Every entry must be reproduced word for word.

Data in this exercise:
[Start of Attachment]

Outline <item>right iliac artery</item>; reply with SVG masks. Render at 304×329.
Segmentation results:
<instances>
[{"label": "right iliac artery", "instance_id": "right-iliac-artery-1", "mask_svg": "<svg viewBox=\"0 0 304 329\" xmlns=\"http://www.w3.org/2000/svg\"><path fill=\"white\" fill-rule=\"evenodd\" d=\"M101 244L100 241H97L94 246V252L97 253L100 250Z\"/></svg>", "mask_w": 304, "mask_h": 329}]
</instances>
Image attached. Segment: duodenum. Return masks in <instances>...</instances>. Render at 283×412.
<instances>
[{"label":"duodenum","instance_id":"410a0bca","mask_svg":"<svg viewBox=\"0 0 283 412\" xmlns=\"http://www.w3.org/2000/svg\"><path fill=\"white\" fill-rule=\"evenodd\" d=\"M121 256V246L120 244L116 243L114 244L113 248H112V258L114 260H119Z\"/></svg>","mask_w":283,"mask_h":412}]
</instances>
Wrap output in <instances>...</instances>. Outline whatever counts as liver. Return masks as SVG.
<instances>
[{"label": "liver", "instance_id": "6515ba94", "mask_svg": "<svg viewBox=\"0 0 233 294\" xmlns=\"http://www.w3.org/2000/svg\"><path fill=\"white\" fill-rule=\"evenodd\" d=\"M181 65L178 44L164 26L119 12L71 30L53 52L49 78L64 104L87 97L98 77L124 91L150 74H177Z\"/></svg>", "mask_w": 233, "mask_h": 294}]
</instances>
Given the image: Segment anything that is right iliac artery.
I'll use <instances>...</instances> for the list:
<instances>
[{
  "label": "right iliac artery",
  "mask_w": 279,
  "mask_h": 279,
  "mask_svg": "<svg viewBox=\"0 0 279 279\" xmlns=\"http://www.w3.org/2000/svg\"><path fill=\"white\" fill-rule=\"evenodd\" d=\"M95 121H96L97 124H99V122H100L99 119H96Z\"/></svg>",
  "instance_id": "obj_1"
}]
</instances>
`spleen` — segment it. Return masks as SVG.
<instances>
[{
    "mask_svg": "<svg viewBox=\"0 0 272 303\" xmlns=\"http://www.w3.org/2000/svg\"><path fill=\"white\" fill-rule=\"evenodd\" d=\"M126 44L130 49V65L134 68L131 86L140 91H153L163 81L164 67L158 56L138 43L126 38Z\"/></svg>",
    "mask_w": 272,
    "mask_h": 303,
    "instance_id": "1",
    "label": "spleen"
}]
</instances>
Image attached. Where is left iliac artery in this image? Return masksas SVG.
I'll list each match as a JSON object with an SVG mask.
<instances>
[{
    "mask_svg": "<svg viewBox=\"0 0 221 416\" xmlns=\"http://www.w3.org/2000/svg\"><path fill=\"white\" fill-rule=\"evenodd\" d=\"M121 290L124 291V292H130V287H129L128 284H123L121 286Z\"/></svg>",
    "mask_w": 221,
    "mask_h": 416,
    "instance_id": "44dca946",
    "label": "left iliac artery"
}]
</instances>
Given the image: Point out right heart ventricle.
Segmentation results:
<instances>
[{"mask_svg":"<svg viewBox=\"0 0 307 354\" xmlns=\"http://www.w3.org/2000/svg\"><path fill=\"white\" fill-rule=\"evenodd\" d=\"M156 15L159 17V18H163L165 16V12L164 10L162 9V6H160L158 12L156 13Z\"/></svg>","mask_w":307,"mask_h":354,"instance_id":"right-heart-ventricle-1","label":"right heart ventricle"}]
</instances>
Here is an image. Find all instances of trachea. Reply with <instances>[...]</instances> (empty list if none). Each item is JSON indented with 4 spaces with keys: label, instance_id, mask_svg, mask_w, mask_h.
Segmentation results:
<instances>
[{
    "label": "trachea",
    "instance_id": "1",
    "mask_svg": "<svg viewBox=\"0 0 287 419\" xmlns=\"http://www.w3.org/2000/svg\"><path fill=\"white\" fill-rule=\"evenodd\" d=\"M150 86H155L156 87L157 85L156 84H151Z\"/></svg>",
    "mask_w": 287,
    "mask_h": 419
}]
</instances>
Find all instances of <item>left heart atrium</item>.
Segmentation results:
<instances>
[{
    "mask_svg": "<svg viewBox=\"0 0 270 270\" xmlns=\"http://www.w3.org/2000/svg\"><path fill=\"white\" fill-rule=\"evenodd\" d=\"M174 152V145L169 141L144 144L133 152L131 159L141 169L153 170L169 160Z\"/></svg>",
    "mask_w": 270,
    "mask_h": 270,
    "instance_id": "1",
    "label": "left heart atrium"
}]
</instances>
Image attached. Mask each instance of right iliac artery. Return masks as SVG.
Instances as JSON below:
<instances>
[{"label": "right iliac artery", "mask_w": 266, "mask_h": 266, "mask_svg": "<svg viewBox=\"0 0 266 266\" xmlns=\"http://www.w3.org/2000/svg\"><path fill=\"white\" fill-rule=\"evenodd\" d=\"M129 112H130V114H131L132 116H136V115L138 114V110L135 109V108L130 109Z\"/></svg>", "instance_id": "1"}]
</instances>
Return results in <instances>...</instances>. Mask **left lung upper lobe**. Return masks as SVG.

[End of Attachment]

Response to the exercise:
Outline <item>right iliac artery</item>; reply with SVG masks. Render at 304×329.
Segmentation results:
<instances>
[{"label": "right iliac artery", "instance_id": "right-iliac-artery-1", "mask_svg": "<svg viewBox=\"0 0 304 329\" xmlns=\"http://www.w3.org/2000/svg\"><path fill=\"white\" fill-rule=\"evenodd\" d=\"M101 244L100 241H97L94 246V252L97 253L100 250Z\"/></svg>", "mask_w": 304, "mask_h": 329}]
</instances>
Image attached. Segment: duodenum. Return masks in <instances>...</instances>. Render at 283×412.
<instances>
[{"label":"duodenum","instance_id":"410a0bca","mask_svg":"<svg viewBox=\"0 0 283 412\" xmlns=\"http://www.w3.org/2000/svg\"><path fill=\"white\" fill-rule=\"evenodd\" d=\"M121 256V246L120 244L116 243L114 244L113 248H112V258L114 260H119Z\"/></svg>","mask_w":283,"mask_h":412}]
</instances>
Wrap output in <instances>...</instances>. Outline whatever counts as liver. Return masks as SVG.
<instances>
[{"label": "liver", "instance_id": "6515ba94", "mask_svg": "<svg viewBox=\"0 0 233 294\" xmlns=\"http://www.w3.org/2000/svg\"><path fill=\"white\" fill-rule=\"evenodd\" d=\"M181 65L178 44L164 26L119 12L71 30L53 52L49 78L64 104L87 97L98 77L124 91L150 74H177Z\"/></svg>", "mask_w": 233, "mask_h": 294}]
</instances>
Given the image: Segment anything that is right iliac artery.
I'll use <instances>...</instances> for the list:
<instances>
[{
  "label": "right iliac artery",
  "mask_w": 279,
  "mask_h": 279,
  "mask_svg": "<svg viewBox=\"0 0 279 279\" xmlns=\"http://www.w3.org/2000/svg\"><path fill=\"white\" fill-rule=\"evenodd\" d=\"M95 121H96L97 124H99V122H100L99 119H96Z\"/></svg>",
  "instance_id": "obj_1"
}]
</instances>
`spleen` — segment it. Return masks as SVG.
<instances>
[{
    "mask_svg": "<svg viewBox=\"0 0 272 303\" xmlns=\"http://www.w3.org/2000/svg\"><path fill=\"white\" fill-rule=\"evenodd\" d=\"M126 44L130 49V65L134 68L131 86L140 91H153L163 81L164 67L158 56L138 43L126 38Z\"/></svg>",
    "mask_w": 272,
    "mask_h": 303,
    "instance_id": "1",
    "label": "spleen"
}]
</instances>
Image attached. Where is left iliac artery in this image? Return masksas SVG.
I'll list each match as a JSON object with an SVG mask.
<instances>
[{
    "mask_svg": "<svg viewBox=\"0 0 221 416\" xmlns=\"http://www.w3.org/2000/svg\"><path fill=\"white\" fill-rule=\"evenodd\" d=\"M121 290L124 291V292H130V287H129L128 284H123L121 286Z\"/></svg>",
    "mask_w": 221,
    "mask_h": 416,
    "instance_id": "44dca946",
    "label": "left iliac artery"
}]
</instances>
Given the image: Point out right heart ventricle.
Segmentation results:
<instances>
[{"mask_svg":"<svg viewBox=\"0 0 307 354\" xmlns=\"http://www.w3.org/2000/svg\"><path fill=\"white\" fill-rule=\"evenodd\" d=\"M156 15L159 17V18H163L165 16V12L164 10L162 9V6H160L158 12L156 13Z\"/></svg>","mask_w":307,"mask_h":354,"instance_id":"right-heart-ventricle-1","label":"right heart ventricle"}]
</instances>
Here is an image. Find all instances of trachea. Reply with <instances>[...]</instances> (empty list if none). Each item is JSON indented with 4 spaces with keys: label, instance_id, mask_svg, mask_w, mask_h.
Segmentation results:
<instances>
[{
    "label": "trachea",
    "instance_id": "1",
    "mask_svg": "<svg viewBox=\"0 0 287 419\" xmlns=\"http://www.w3.org/2000/svg\"><path fill=\"white\" fill-rule=\"evenodd\" d=\"M150 86H155L156 87L157 85L156 84H151Z\"/></svg>",
    "mask_w": 287,
    "mask_h": 419
}]
</instances>
Find all instances of <item>left heart atrium</item>.
Segmentation results:
<instances>
[{
    "mask_svg": "<svg viewBox=\"0 0 270 270\" xmlns=\"http://www.w3.org/2000/svg\"><path fill=\"white\" fill-rule=\"evenodd\" d=\"M174 152V145L169 141L144 144L133 152L131 159L141 169L153 170L169 160Z\"/></svg>",
    "mask_w": 270,
    "mask_h": 270,
    "instance_id": "1",
    "label": "left heart atrium"
}]
</instances>
Image attached. Mask each instance of right iliac artery. Return masks as SVG.
Instances as JSON below:
<instances>
[{"label": "right iliac artery", "mask_w": 266, "mask_h": 266, "mask_svg": "<svg viewBox=\"0 0 266 266\" xmlns=\"http://www.w3.org/2000/svg\"><path fill=\"white\" fill-rule=\"evenodd\" d=\"M129 112H130V114H131L132 116H136V115L138 114V110L135 109V108L130 109Z\"/></svg>", "instance_id": "1"}]
</instances>
Return results in <instances>...</instances>. Mask **left lung upper lobe**. Return masks as SVG.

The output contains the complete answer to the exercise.